Task statement: Below are the records; count the lines in which "tels" occurs and report only that number.

--- Data for review Enclosed Below ---

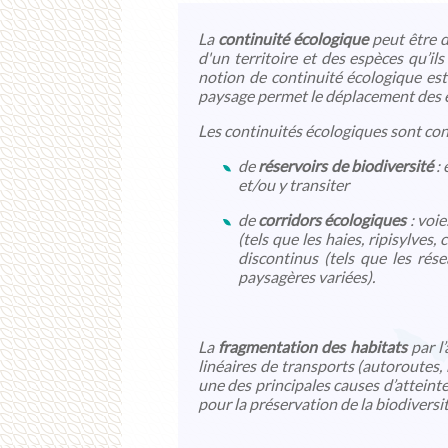
La
continuité écologique
peut être d
d'un territoire et des espèces qu’il
notion de continuité écologique est
paysage permet le déplacement des 
Les continuités écologiques sont con
de
réservoirs de biodiversité
: 
et/ou y transiter
de
corridors écologiques
: voie
(tels que les haies, ripisylves
discontinus (tels que les ré
paysagères variées).
La
fragmentation des habitats
par l
linéaires de transports (autoroutes, 
une des principales causes d’atteinte
pour la préservation de la biodiversit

--- End of Enclosed Data for review ---

Response to the exercise: 2